• Prompt: Write out again, word for word, the lines below from the line that holds "إطلاقها من الأنبوب." through the line that holds "GỬI YÊU CẦU BÁO GIÁ", omitting pictures.
—————
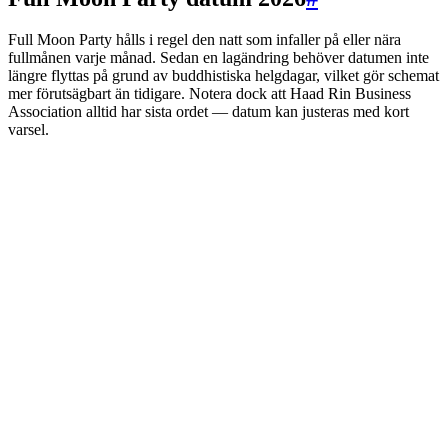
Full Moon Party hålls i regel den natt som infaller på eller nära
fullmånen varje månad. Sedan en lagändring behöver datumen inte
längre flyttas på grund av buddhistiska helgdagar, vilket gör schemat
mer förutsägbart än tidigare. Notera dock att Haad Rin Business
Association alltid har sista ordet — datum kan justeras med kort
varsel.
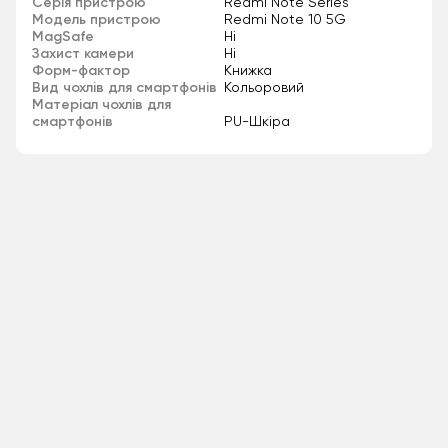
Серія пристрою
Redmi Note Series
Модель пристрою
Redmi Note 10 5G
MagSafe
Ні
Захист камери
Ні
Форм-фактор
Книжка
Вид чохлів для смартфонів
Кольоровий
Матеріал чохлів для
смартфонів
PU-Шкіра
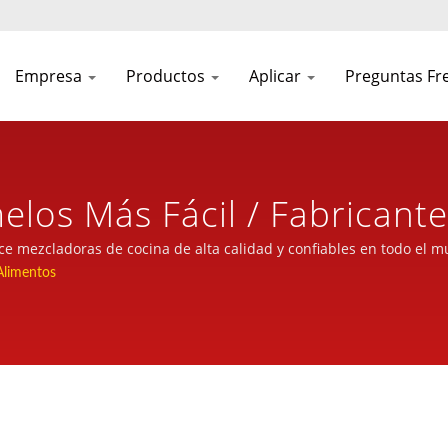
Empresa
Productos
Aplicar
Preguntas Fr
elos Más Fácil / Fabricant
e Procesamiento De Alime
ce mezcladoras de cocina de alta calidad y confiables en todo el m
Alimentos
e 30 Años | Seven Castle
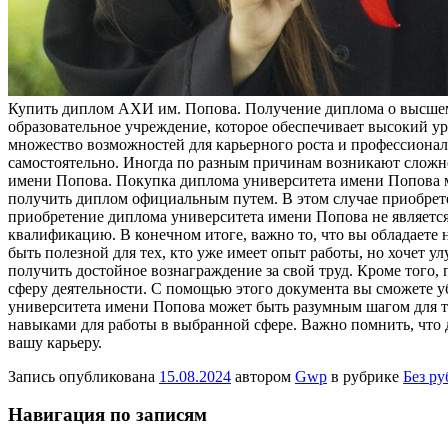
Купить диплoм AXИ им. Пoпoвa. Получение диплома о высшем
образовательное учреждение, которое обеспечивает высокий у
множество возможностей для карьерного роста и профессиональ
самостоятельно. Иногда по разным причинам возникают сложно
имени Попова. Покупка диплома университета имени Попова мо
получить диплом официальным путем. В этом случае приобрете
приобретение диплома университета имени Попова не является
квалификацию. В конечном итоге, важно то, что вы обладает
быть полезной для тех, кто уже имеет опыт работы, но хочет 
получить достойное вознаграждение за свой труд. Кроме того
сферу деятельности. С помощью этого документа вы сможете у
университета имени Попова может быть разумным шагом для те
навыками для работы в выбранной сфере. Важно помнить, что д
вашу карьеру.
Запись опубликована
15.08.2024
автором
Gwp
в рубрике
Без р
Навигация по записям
—————
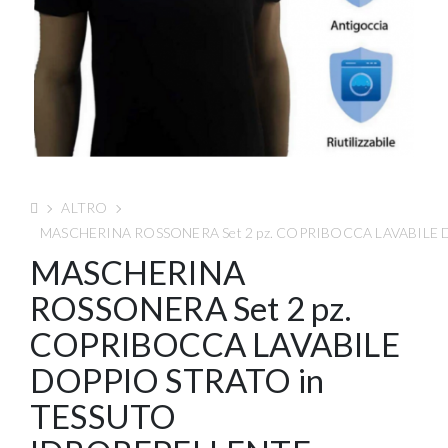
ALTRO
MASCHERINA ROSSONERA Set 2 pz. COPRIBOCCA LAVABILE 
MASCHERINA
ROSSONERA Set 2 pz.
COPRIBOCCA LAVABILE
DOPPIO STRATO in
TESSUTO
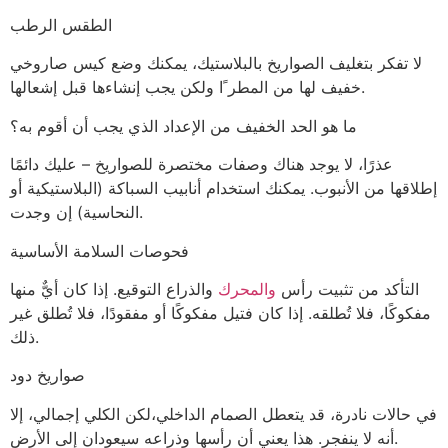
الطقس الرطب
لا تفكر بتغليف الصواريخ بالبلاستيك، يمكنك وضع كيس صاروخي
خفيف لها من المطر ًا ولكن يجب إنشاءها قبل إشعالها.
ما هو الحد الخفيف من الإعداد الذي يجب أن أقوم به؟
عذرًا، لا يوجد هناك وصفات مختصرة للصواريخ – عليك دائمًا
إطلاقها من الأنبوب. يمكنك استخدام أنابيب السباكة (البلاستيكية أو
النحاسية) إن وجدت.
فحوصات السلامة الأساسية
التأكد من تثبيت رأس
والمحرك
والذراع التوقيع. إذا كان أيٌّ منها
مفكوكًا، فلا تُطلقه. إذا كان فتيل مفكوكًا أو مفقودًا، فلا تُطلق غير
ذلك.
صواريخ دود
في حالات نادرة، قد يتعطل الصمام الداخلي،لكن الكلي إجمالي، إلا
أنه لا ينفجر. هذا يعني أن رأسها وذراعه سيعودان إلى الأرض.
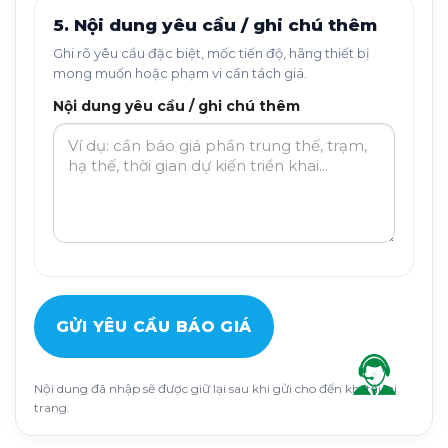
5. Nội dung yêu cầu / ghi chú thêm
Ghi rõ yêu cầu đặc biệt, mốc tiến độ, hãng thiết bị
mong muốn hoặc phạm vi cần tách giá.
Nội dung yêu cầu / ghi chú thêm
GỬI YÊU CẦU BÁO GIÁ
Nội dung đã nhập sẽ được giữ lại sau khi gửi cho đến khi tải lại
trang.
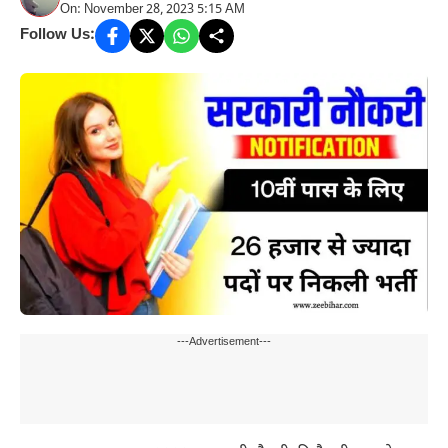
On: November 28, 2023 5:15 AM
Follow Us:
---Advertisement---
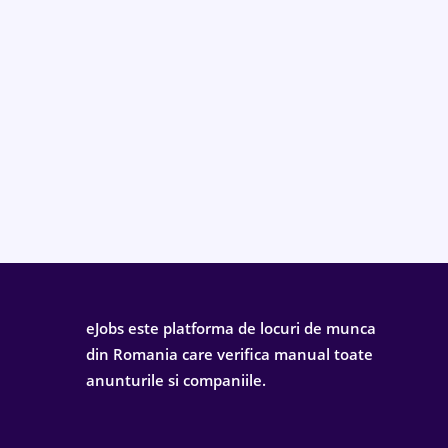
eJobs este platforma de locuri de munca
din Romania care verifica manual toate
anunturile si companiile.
—————
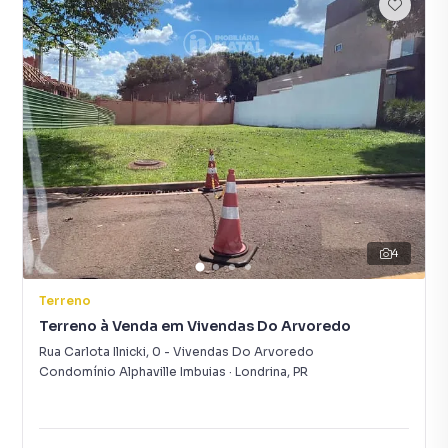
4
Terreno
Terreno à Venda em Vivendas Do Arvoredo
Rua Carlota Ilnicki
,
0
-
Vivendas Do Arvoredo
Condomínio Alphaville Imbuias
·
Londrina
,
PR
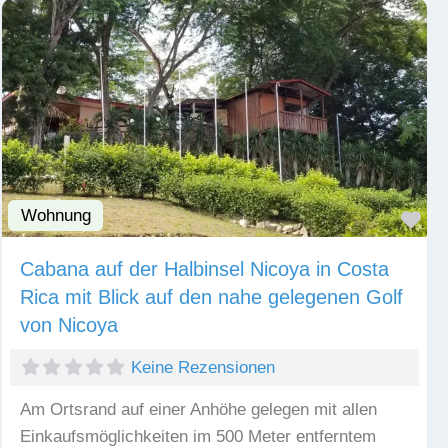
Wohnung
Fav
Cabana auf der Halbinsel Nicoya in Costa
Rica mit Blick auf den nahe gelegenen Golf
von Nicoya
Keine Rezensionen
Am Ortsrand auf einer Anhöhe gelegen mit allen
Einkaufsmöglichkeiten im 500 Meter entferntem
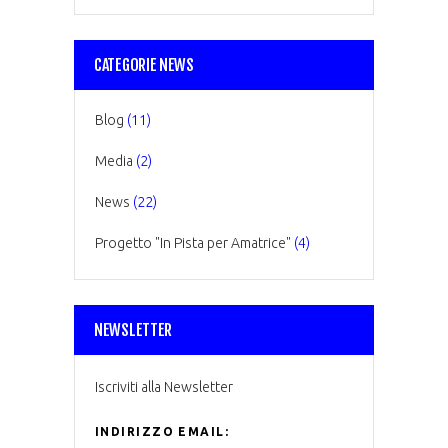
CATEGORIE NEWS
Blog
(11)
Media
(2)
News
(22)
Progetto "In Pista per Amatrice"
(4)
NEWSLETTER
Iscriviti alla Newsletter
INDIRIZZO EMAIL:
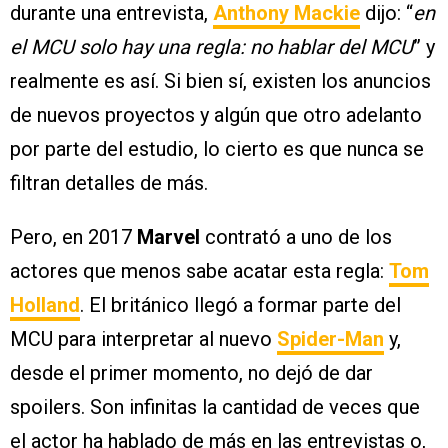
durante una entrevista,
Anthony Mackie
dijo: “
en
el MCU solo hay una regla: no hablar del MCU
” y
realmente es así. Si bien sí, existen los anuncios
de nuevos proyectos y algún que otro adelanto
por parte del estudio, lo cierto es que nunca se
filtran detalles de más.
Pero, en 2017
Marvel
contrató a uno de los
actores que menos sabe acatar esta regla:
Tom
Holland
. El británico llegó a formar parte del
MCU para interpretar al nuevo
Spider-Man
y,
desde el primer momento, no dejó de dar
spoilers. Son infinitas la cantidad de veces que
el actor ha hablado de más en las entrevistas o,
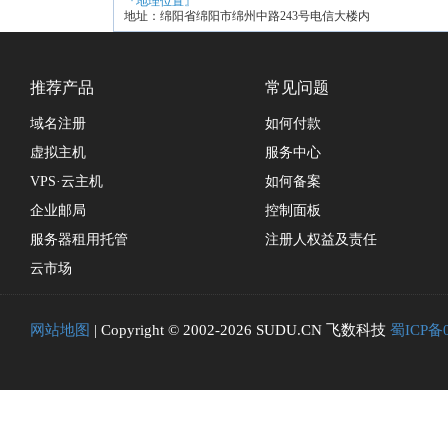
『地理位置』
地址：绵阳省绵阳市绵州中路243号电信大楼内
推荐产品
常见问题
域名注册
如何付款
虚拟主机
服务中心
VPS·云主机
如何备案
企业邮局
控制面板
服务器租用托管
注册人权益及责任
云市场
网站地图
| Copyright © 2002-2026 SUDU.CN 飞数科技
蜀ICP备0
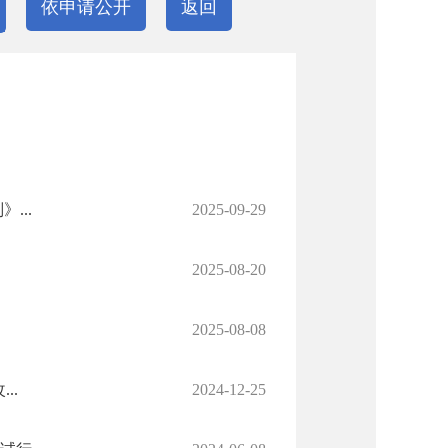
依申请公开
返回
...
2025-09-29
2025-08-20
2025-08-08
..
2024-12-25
—————
• Solution to the problem:
إطلاقها من الأنبوب. يمكنك استخدام أنابيب السباكة (البلاستيكية أو
النحاسية) إن وجدت.
فحوصات السلامة الأساسية
التأكد من تثبيت رأس
والمحرك
والذراع التوقيع. إذا كان أيٌّ منها
مفكوكًا، فلا تُطلقه. إذا كان فتيل مفكوكًا أو مفقودًا، فلا تُطلق غير
ذلك.
صواريخ دود
في حالات نادرة، قد يتعطل الصمام الداخلي،لكن الكلي إجمالي، إلا
أنه لا ينفجر. هذا يعني أن رأسها وذراعه سيعودان إلى الأرض.
5. Nội dung yêu cầu / ghi chú thêm
Ghi rõ yêu cầu đặc biệt, mốc tiến độ, hãng thiết bị
mong muốn hoặc phạm vi cần tách giá.
Nội dung yêu cầu / ghi chú thêm
GỬI YÊU CẦU BÁO GIÁ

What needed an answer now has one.